REQUIRED WORK ->
The listing below is to be copied exactly, with pictures excluded.

RECORD EXTRACTS ->
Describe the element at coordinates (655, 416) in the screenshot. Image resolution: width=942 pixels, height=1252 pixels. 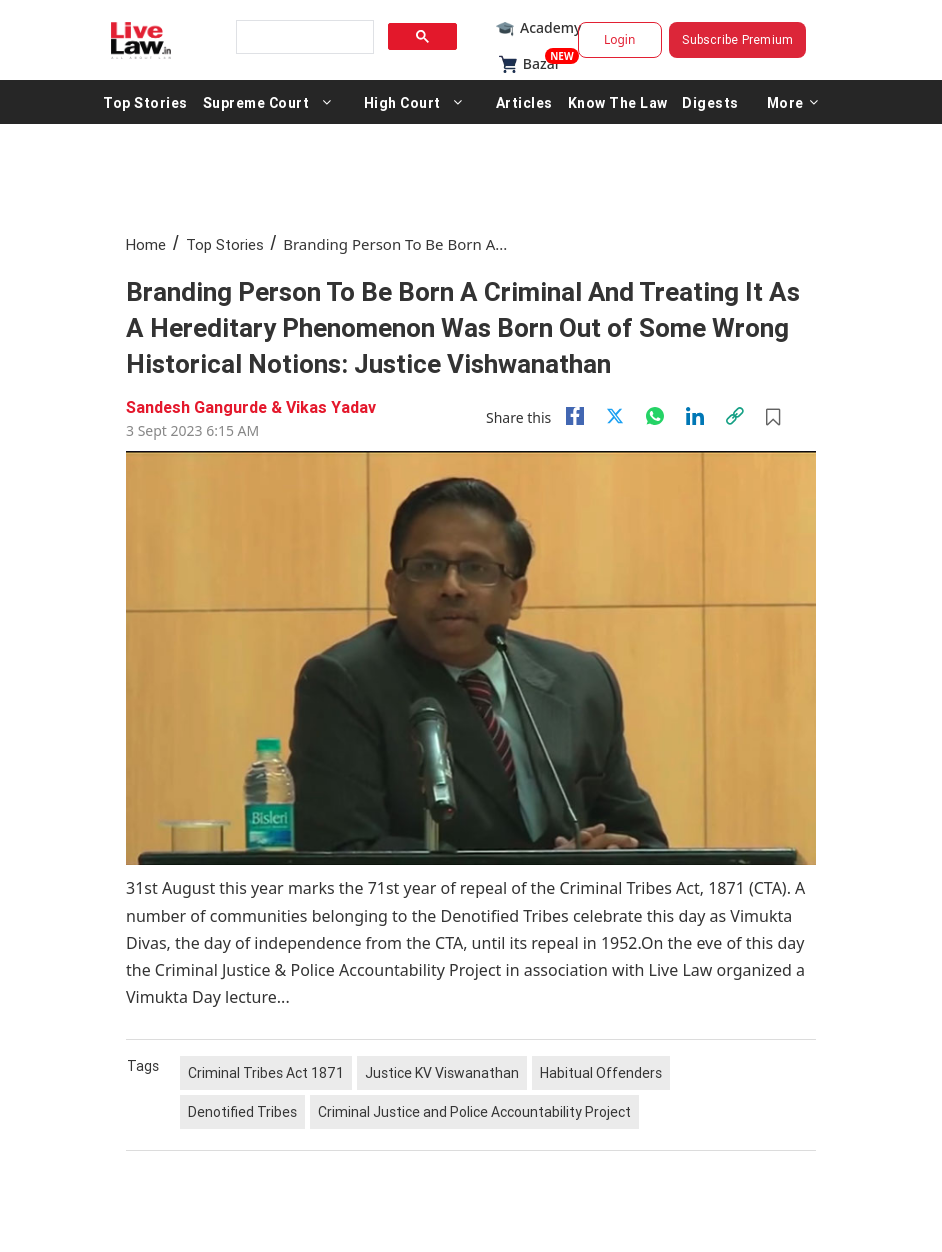
I see `[whatsapp]` at that location.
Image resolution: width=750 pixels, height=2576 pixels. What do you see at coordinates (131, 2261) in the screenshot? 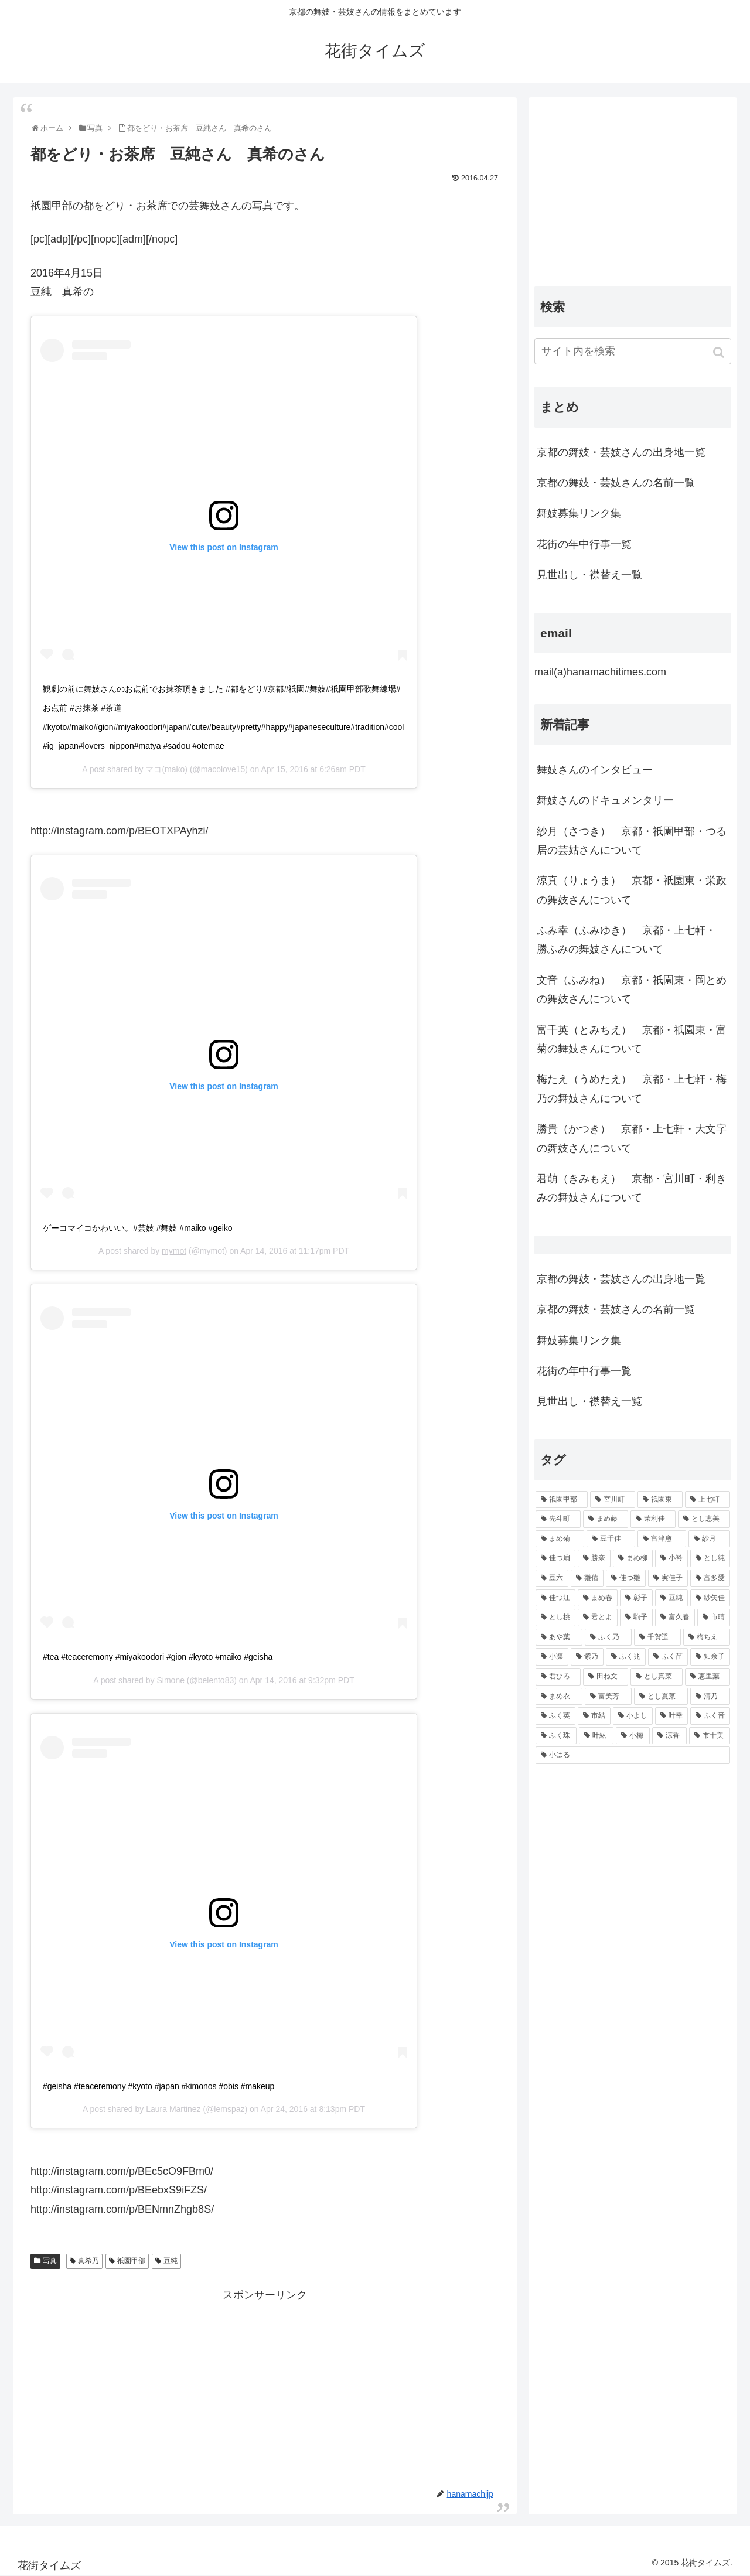
I see `祇園甲部` at bounding box center [131, 2261].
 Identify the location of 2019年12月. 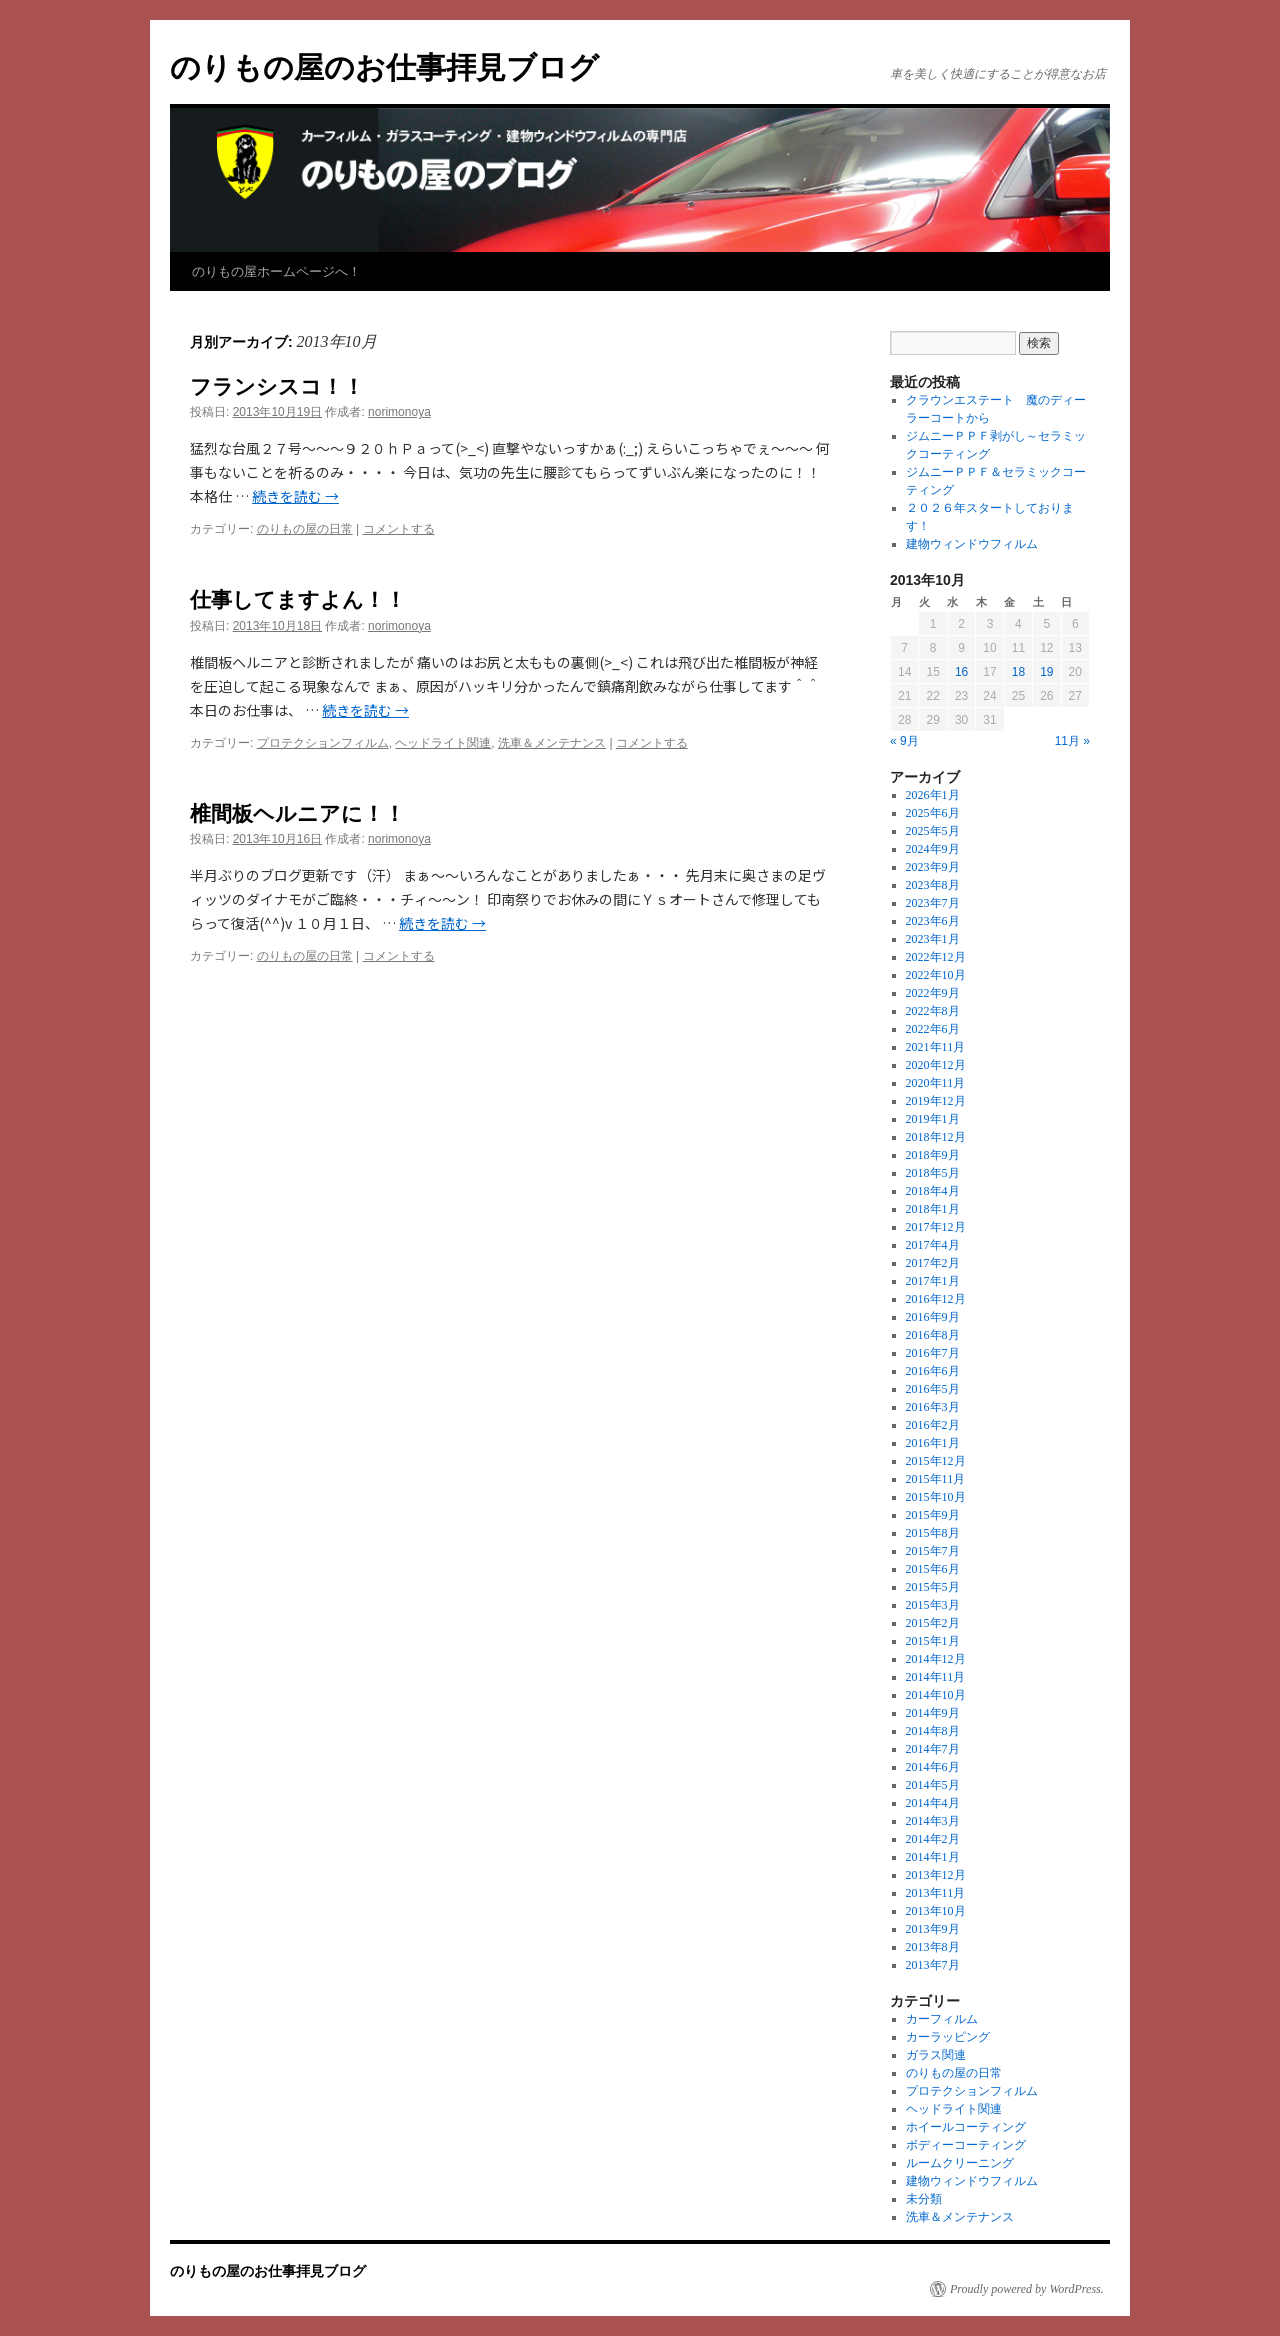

OUTPUT FOR THIS TASK ->
Describe the element at coordinates (655, 416) in the screenshot. Image resolution: width=942 pixels, height=1252 pixels. 
I see `[whatsapp]` at that location.
Image resolution: width=750 pixels, height=2576 pixels. What do you see at coordinates (131, 2261) in the screenshot? 
I see `祇園甲部` at bounding box center [131, 2261].
 Identify the location of 2019年12月. 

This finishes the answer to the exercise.